Antitrust and Net Neutrality: Basic Equality is Not Just an Economic Issue
In What Can Antitrust Contribute to the Network Neutrality Debate Christopher Yoo cautions against net-neutrality regulation on the basis of economic learning developed and applied in the antitrust context.
A review of both the theory and the practice of antitrust suggests that it does have something to contribute. As an initial matter, antitrust underscores that standardization and interoperability are not always beneficial and provides a framework for determining the optimal level of standardization. In addition, the economic literature and legal doctrine on vertical exclusion reveal how compelling network neutrality could reduce static efficiency and show how mandating network neutrality could impair dynamic efficiency by deterring investment in alternative last-mile technologies. As such, network neutrality is better suited to the ex post, case-by-case approach associated with the rule of reason than the ex ante, categorical approach associated with per se illegality and regulation.Yoo compares net neutrality to a rule of per se illegality for alternative network architectures. Yoo chronicles the history of the net neutrality debate as a succession one defeats for the net neutrality proponents.
In its initial iteration, the debate focused on structural remedies that would guarantee Internet service providers (ISPs) “open access” to cable modem systems. The next generation of network neutrality scholarship abandoned structural remedies as unworkable. Instead, network neutrality proponents embraced a system of nondiscrimination, regardless of whether that was directed at the client side (i.e., consumers) and the server side (i.e., content and applications providers), in order to ensure that access to the benefits of the faster Internet depend on the ability to pay. In 2006, network neutrality proponents staged another tactical retreat, conceding the validity of consumer tiering and limiting their opposition to access tiering. Most recently, network neutrality proponents have conceded the validity of access tiering and have simply argued for nondiscrimination within each tier. The shift in focus away from content and applications providers and toward other network providers is simply the most recent in a long line of concessions.The proponents of net neutrality lose battle after battle because a neutral net is not necessarily more efficient than discriminatory network structures. In fact, when it comes to network congestion, for example, discriminating at the protocol level is likely to be more efficient and welfare enhancing. But who says that the debate about net neutrality is primarily an economic one?
- Net neutrality is first and foremost a question about the background institutions of a just society. The end-to-end Internet architecture is about to put an end to one-way sender-recipient communication that has all but destroyed the discursive nature of the political process. Net neutrality is about a basic infrastructure of equality built into the protocols of our communication, providing equal freedoms for all. The Bill of Rights was not about maximizing total welfare.
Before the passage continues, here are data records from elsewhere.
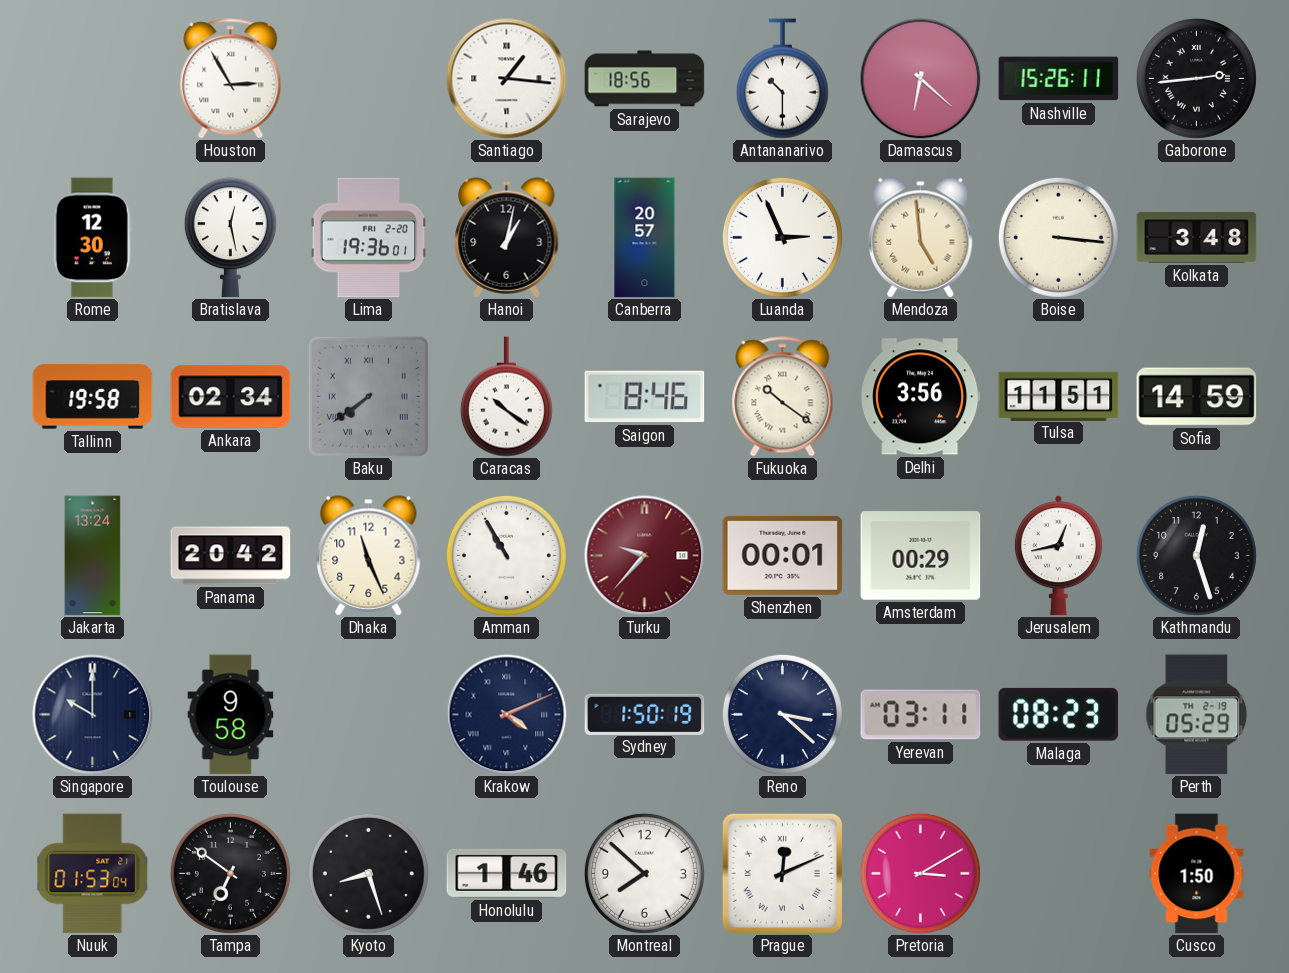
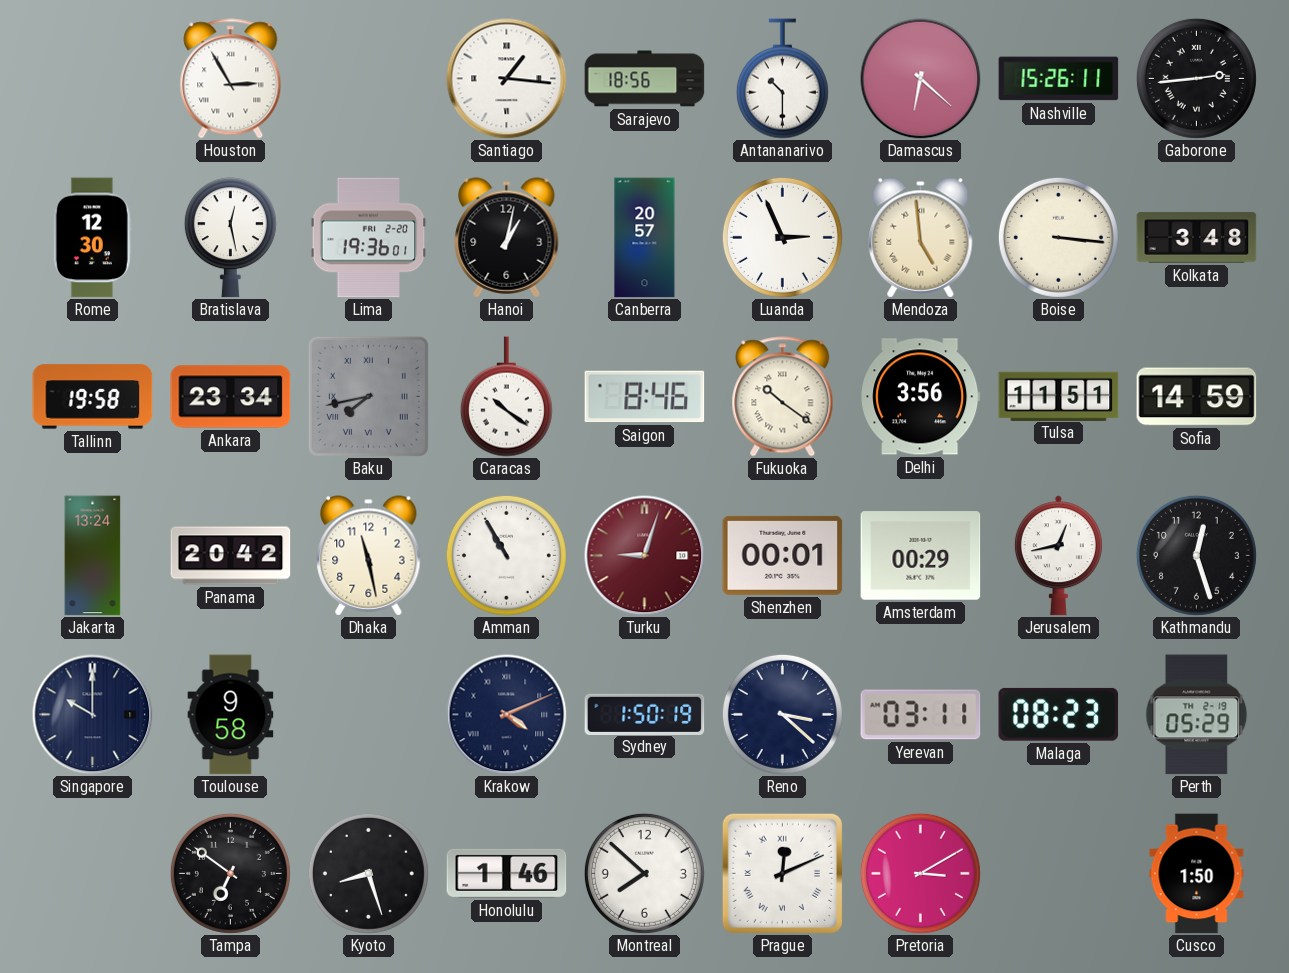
Ankara: 02:34 -> 23:34
Baku: 7:39 -> 7:43
Dhaka: 11:26 -> 11:28
Turku: 9:37 -> 9:03
Nuuk: 01:53 -> none
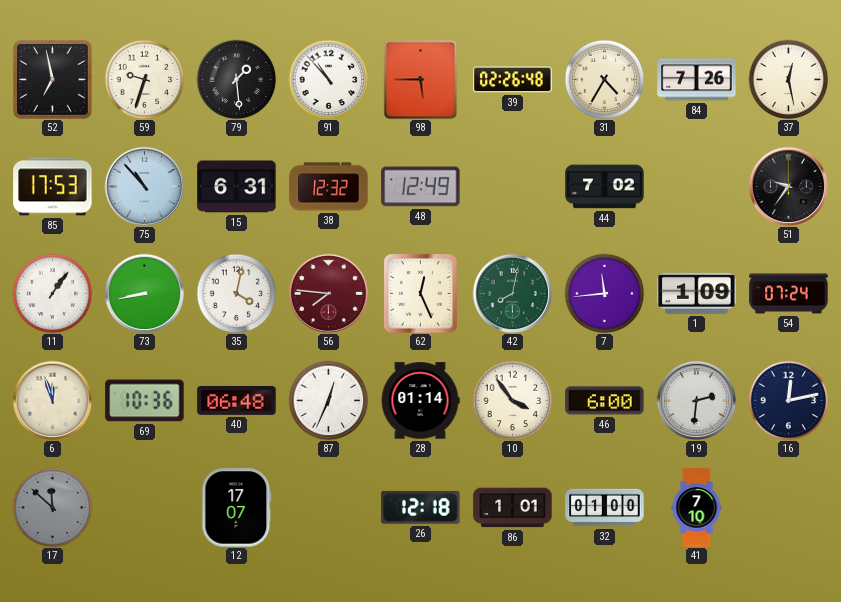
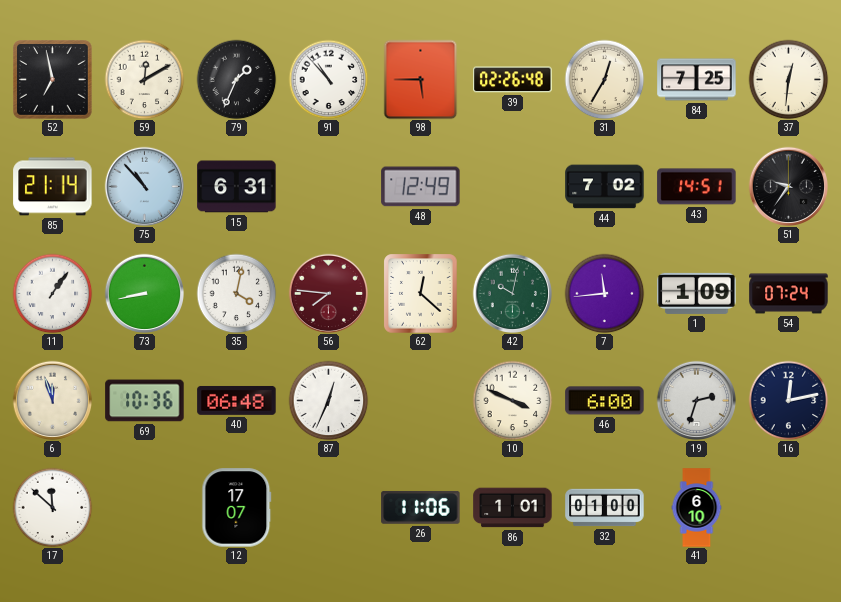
59: 9:33 -> 12:10
79: 1:29 -> 1:34
31: 4:35 -> 12:35
84: 7:26 -> 7:25
37: 12:28 -> 12:31
85: 17:53 -> 21:14
38: 12:32 -> none
43: none -> 14:51
62: 12:26 -> 12:22
42: 8:02 -> 10:02
28: 01:14 -> none
10: 3:54 -> 3:49
19: 2:31 -> 2:33
17 dial: grey -> white
26: 12:18 -> 11:06
41: 7:10 -> 6:10
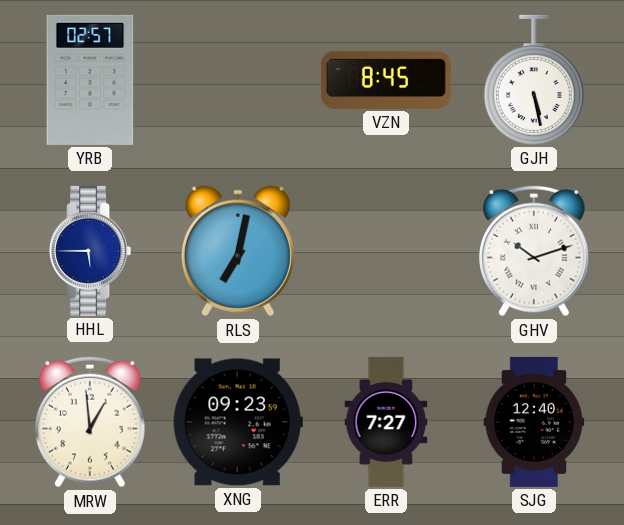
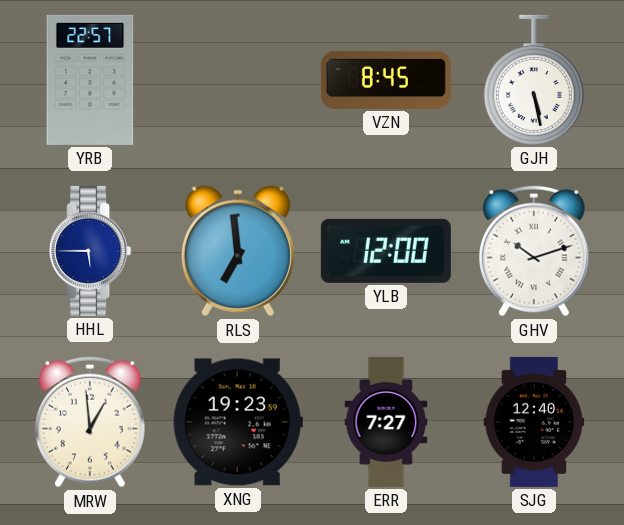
YRB: 02:57 -> 22:57
RLS: 7:02 -> 6:59
YLB: none -> 12:00
XNG: 09:23 -> 19:23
It was — and is — about guaranteeing a fully adequate set of equal political and civil liberties to everyone. Architecture mirrors legal code. We insist on equal access to public spaces, and — despite congestion — we insist on equal access to public roads. (And where we do think about congestion pricing, we engage in a full-blown policy debate, in which economics is one but not the only concern.)
- Yoo treats the net as if it was just the next iteration in sender-recipient communication after newspapers, radio, and TV: one sender in the middle, millions of recipients at the periphery. But that’s missing the point. The net put the means of production into the hands of millions, the “content and applications providers,” who according to Yoo deal in a “national if not international” market. But what about the millions of ordinary people who blog, podcast, maintain websites, mailing lists, etc.? In what way do they, “content producers” without a doubt, also deal on a “national if not international market?” (Maybe they do, in some sense, via syndication?)
- Finally, I am getting tired of the rhetoric of humility. Here’s an example:
Permitting experimentation with practices until concrete harm can be demonstrated also appears to be an appropriate way to show humility about anyone’s ability to predict which approaches will ultimately prove to be best for consumers.
In other words, acting in the face of uncertainty is per definition hubris, whereas letting things run unchecked is the way of theostrichhumble sage. In the context of law & economics, and antitrust for that matter, humility is code for inequality. Or at least it is code for policies that are usually indifferent to even vastly unequal outcomes. Humility is a cardinal virtue. False humility, however, is just annoying. There are good arguments on both sides here, but no one should claim the mantle of the virtuous for his or her side.
In any case, Yoo’s article is well written and — within the “net neutrality is primarily an economic problem” paradigm — well argued. I just happen to question the adequacy of that paradigm.